1 million jobs that were lost since the pandemic began. Increased spending is proposed as follows:

  • Invest in training for workers to upgrade skills and receive education and accreditation
  • Improve the Youth Employment and Skills Strategy (YESS) to increase jobs for youth
  • Invest in a Canada-wide early learning and childcare system and subsidize before-and after-school programs
  • Promote entrepreneurship through accelerating the Women’s Entrepreneurship Strategy
  • Accelerate the goal to establish a national, universal pharmacare program
  • Increase Old Age Security pension at age 75
  • Boost the Canada Pension Plan survivor’s benefit
  • Introduce a Disability Inclusion Plan, which will include a new Canadian Disability Benefit, similar to the Guaranteed Income Supplement received by lower-income seniors
  • Invest in several initiatives addressing climate change including increasing transit, making zero-emissions vehicles more affordable, focusing on clean energy projects such as the Atlantic Loop, and banning single-use plastics next year
  • Accelerate the Universal Broadband Fund to provide high-speed internet across the country
  • Compensate farmers in supply managed sectors for recent trade agreements
  • Increase investment in housing to address chronic homelessness
  • Accelerate funding for shelters and transition housing for vulnerable women
  • Continue the path to reconciliation by addressing infrastructure gaps in Indigenous communities, improve access to clean drinking water, and continue the work on MMIWG, among other initiatives
  • Address systemic racism through the economic empowerment for specific communities, increase representation in hiring and leadership in the Public Service, and support the artistic and economic contributions of Black Canadian culture and heritage

Conclusion

With the introduction of several new programs, the expansion of existing programs, and the continuation of several COVID-19 support programs, it is uncertain how the cost of implementing all of these programs will be financed. In the Speech, the Prime Minister stated that “Canadians should not have to take on debt that their government can better shoulder.” Given the limited tax revenues that would likely be raised by changes to the stock option deduction rules and the digital giants tax mentioned above, the question remains whether these programs will need to be financed by additional tax increases that have not been mentioned in this year’s Speech. Additional details are likely to follow, as the government also stated it would release an update to Canada’s COVID-19 Economic Response Plan this fall.

The federal Liberal government is in a minority position and would need support from one or more political parties to ensure it is not defeated, as the Throne Speech requires a vote of confidence. If the government does not receive enough support from the other political parties, the result would be a federal election, which would add additional challenges during an already tumultuous time.

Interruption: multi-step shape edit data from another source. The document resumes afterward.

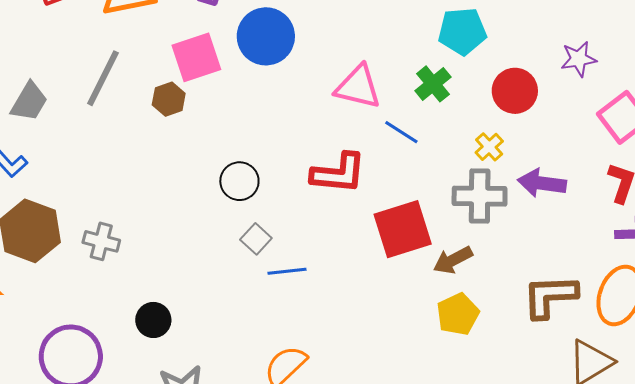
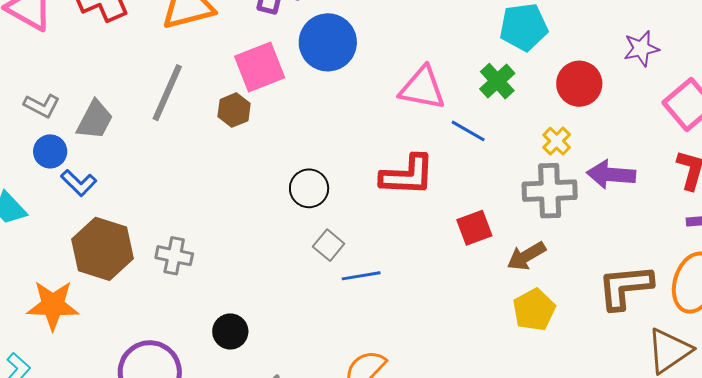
red square: (403, 229) -> (474, 228), size x0.6

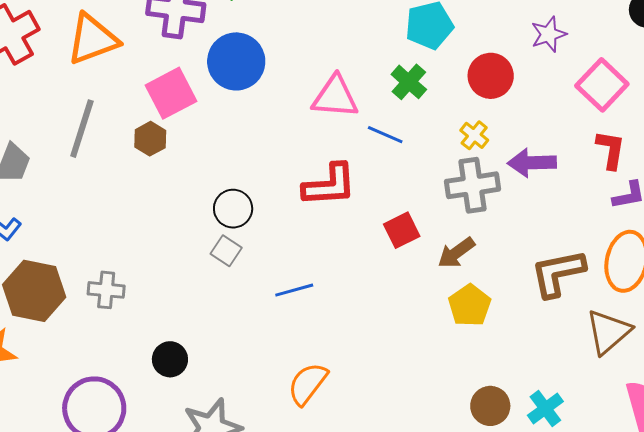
gray square: (329, 245) -> (226, 251), moved

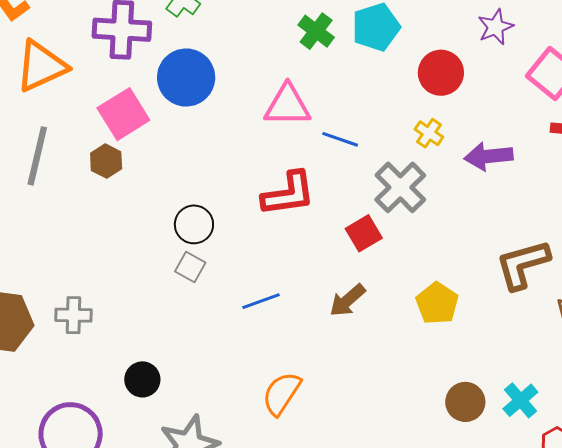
green cross: (409, 82) -> (316, 31), moved
gray cross: (473, 185) -> (400, 187), moved, turned -32
brown arrow: (456, 253) -> (347, 300), moved

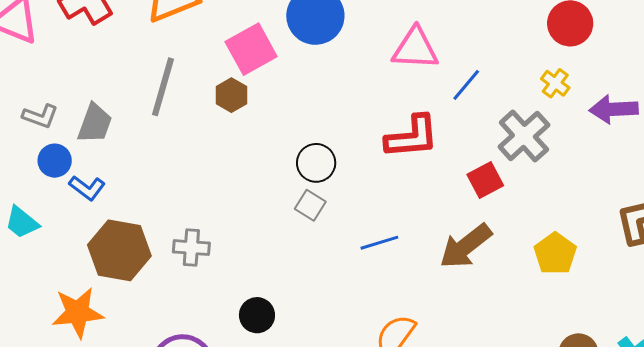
blue line: (340, 139) -> (466, 85), turned -72
brown arrow: (347, 300) -> (466, 246), size x1.4

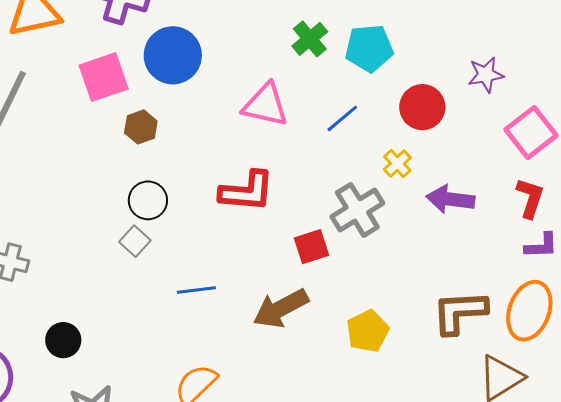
blue line: (466, 85) -> (342, 118), moved
brown hexagon: (231, 95) -> (141, 127), moved

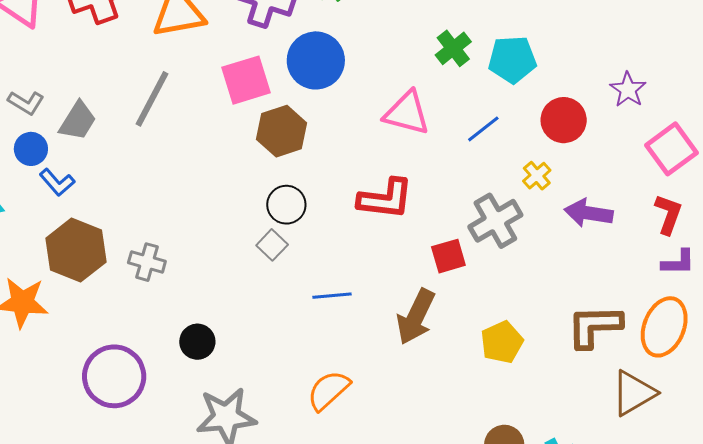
purple star: (486, 75) -> (628, 90), turned -30
brown hexagon: (141, 127) -> (282, 131), size x1.5
brown arrow: (281, 308) -> (416, 317), turned -38

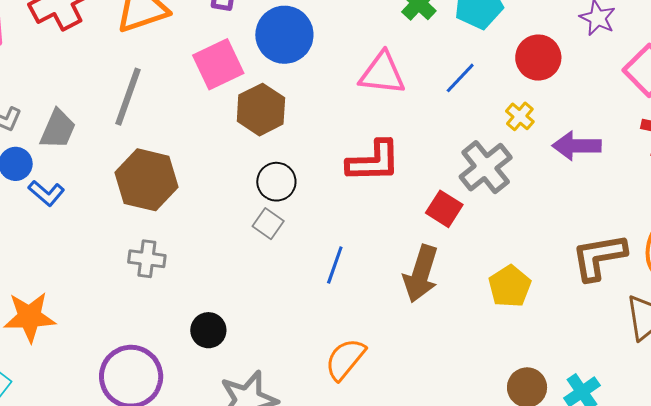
brown hexagon: (76, 250) -> (146, 180), moved
red square: (448, 256) -> (444, 209), turned -33
blue line: (332, 296) -> (335, 265), turned -57

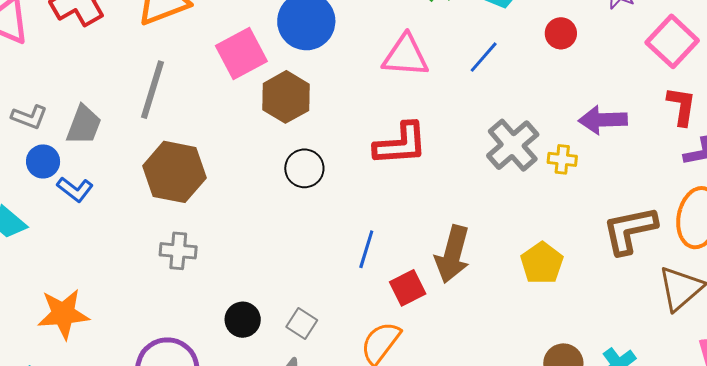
red circle: (538, 58) -> (561, 33), size x0.7
yellow cross: (520, 116) -> (562, 159), moved, turned -32
red square: (444, 209) -> (408, 288), moved, turned 33
gray square: (268, 224) -> (302, 324), moved

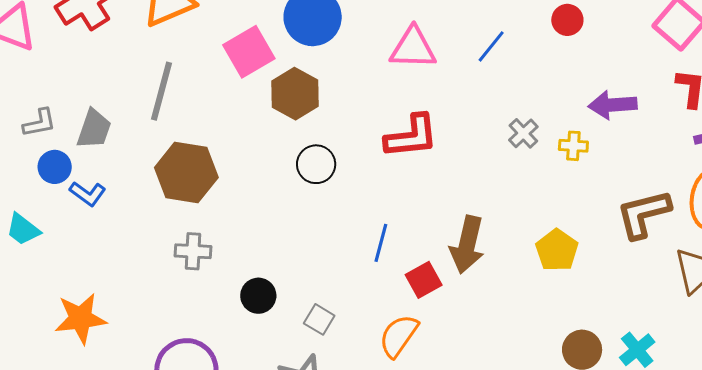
gray L-shape: (29, 117) -> (39, 123), turned -30
gray cross: (513, 145) -> (523, 133), size x0.6
black circle: (243, 320) -> (258, 296), moved

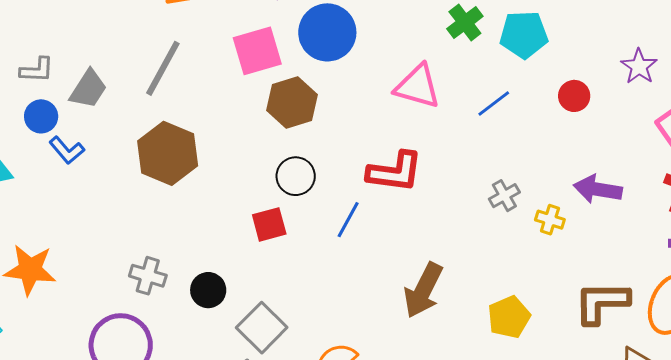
blue line: (381, 243) -> (348, 220), moved
gray cross: (193, 251) -> (148, 276), moved
red square: (424, 280) -> (269, 224), moved
gray square: (319, 319) -> (262, 328), size x1.6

After the Throne Speech, the Conservatives stated they would not support the government and the Bloc Quebecois suggested the same, if certain conditions were not met. The NDP is also asking for additional legislative changes to be introduced by the government, although they appear more likely to support the government at this time. The vote on the Speech to decide whether the government can implement at least parts of this plan will take place later this month.

 

[1] The BCAP provides loan guarantees on up to $6.25 million to small and medium sized businesses to help them cover their operating costs.

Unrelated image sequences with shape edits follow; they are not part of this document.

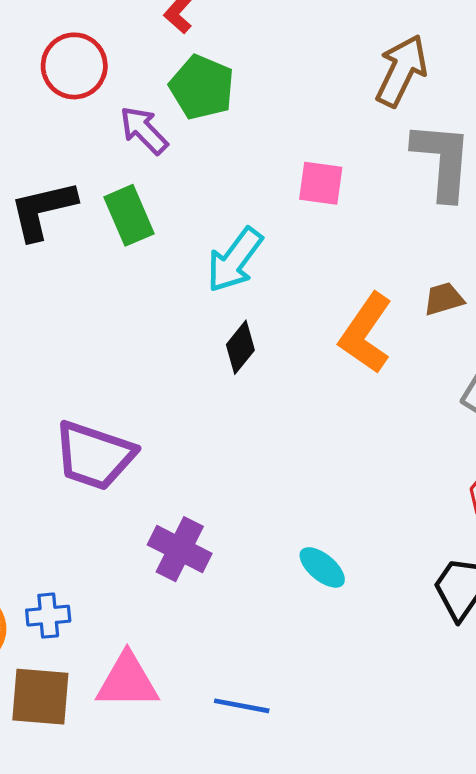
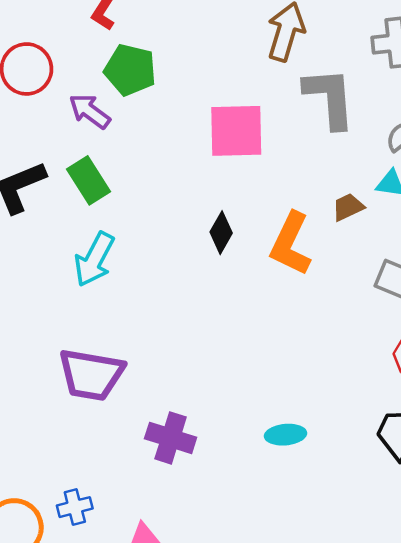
pink square: (321, 183) -> (236, 131), size x1.6
cyan arrow: (235, 260) -> (94, 259), moved
black diamond: (240, 347) -> (221, 233), moved
cyan ellipse: (322, 567) -> (286, 435), turned -36

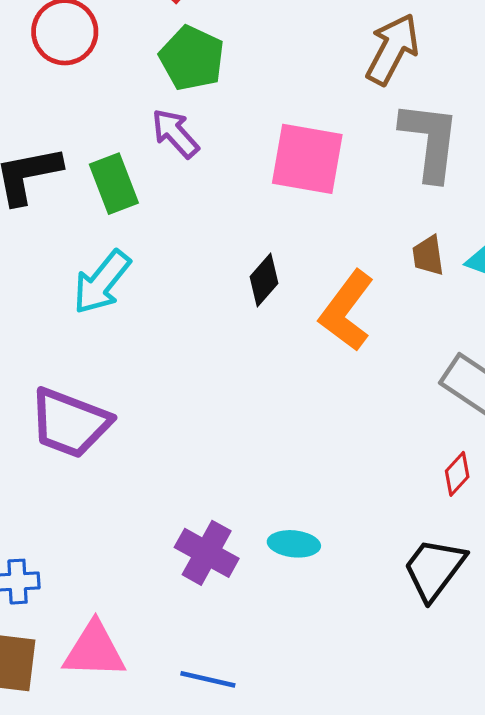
purple arrow: (90, 111) -> (175, 133), moved
brown trapezoid: (348, 207) -> (428, 256), moved, turned -84
purple cross: (171, 438) -> (207, 553), moved

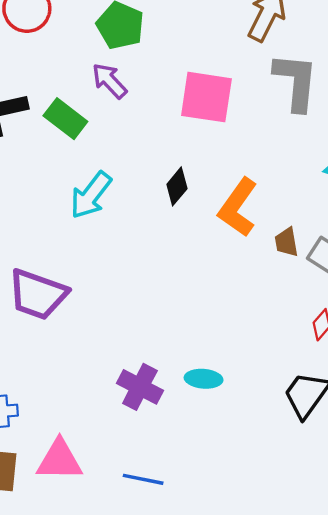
green rectangle: (114, 184) -> (65, 119), turned -30
brown trapezoid: (428, 256) -> (286, 242), moved
cyan arrow: (102, 282) -> (91, 195), moved

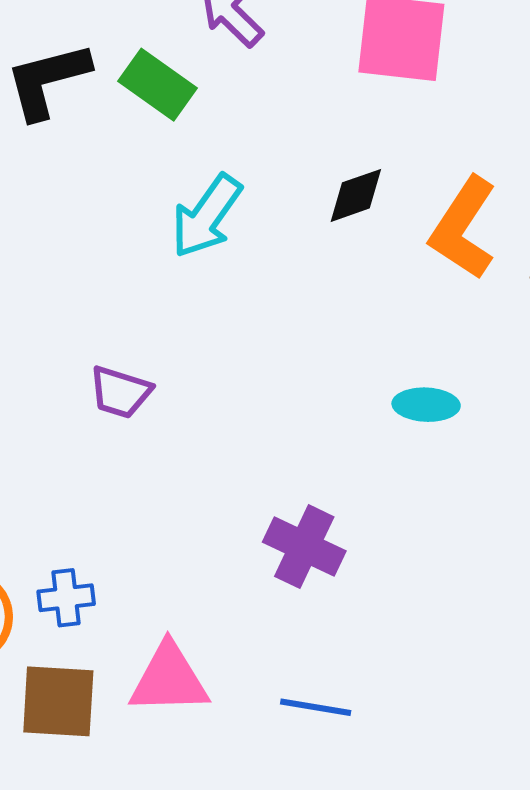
black diamond: (177, 186) -> (356, 195), turned 33
purple trapezoid: (38, 294) -> (120, 392), size x0.6
cyan ellipse: (204, 379) -> (426, 405), moved

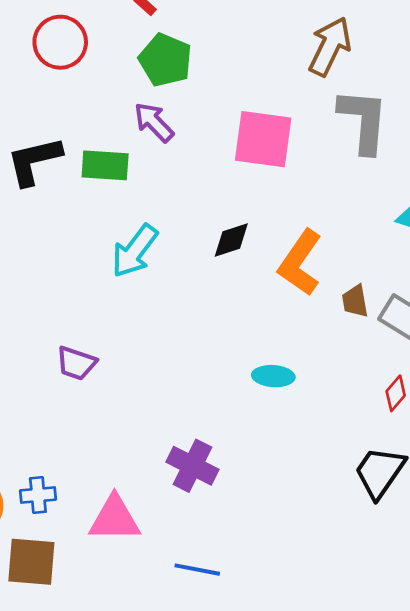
green rectangle: (158, 85) -> (105, 165), turned -33
pink triangle: (169, 679) -> (115, 519), moved

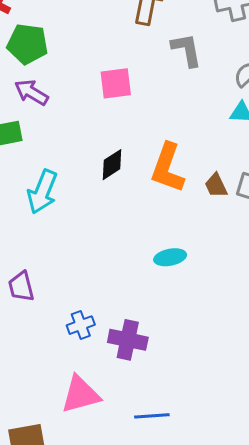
gray L-shape: (363, 121) -> (186, 50), size x0.7
pink square: (263, 139) -> (116, 83), size x0.7
purple trapezoid: (76, 363) -> (21, 287), turned 72
blue cross: (38, 495) -> (81, 325), moved

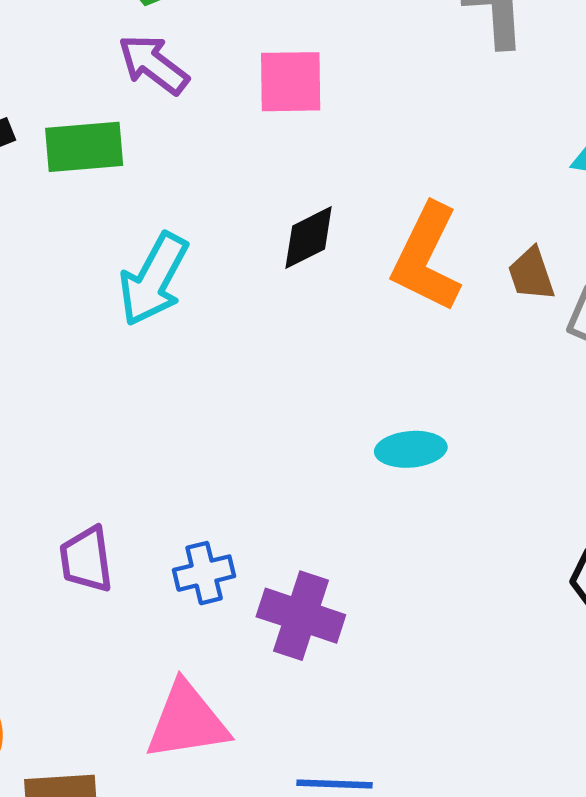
pink square: (116, 83) -> (291, 82), moved
brown trapezoid: (216, 185) -> (531, 274), moved
purple trapezoid: (21, 287) -> (86, 559), moved

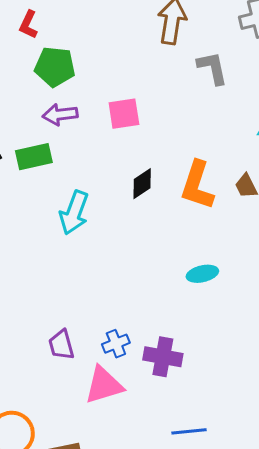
purple arrow: (153, 64) -> (60, 115), turned -36
pink triangle: (187, 721) -> (104, 385), moved

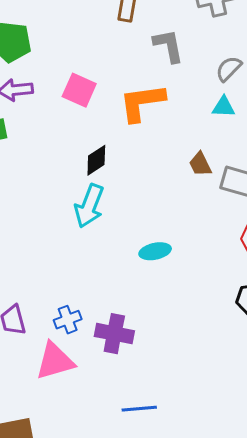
pink square: (124, 114) -> (79, 90), turned 32
orange L-shape: (197, 185) -> (142, 102), moved, turned 63
cyan arrow: (74, 213) -> (89, 206), moved

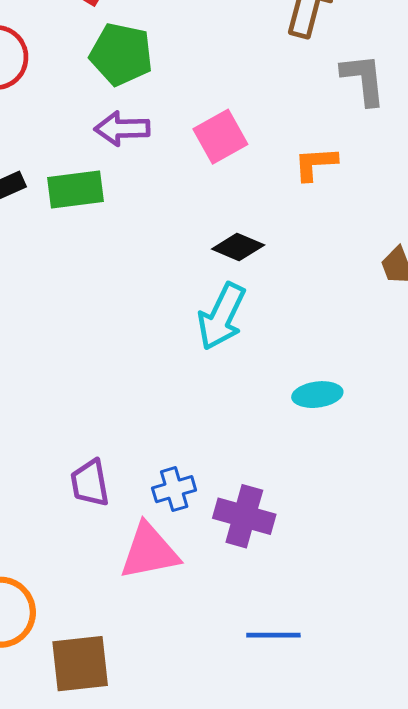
pink square: (79, 90) -> (220, 137), turned 32
orange L-shape: (142, 102) -> (316, 164), size x0.6
black diamond: (96, 160) -> (238, 247), turned 52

[2] As part of the Liberals’ most recent election platform, a 3% tax on the income of international digital corporations was introduced that would apply to businesses with worldwide income of at least $1 billion and Canadian revenues of over $40 million.

[3] As part of the Liberals’ most recent election platform, both the federal small business tax rate and general corporate tax rate would be cut in half for companies considered to be “clean tech” businesses.

[4] As part of the Liberals’ most recent election platform, the maximum home value for homes eligible for the incentive would be increased from $500,000 to $800,000.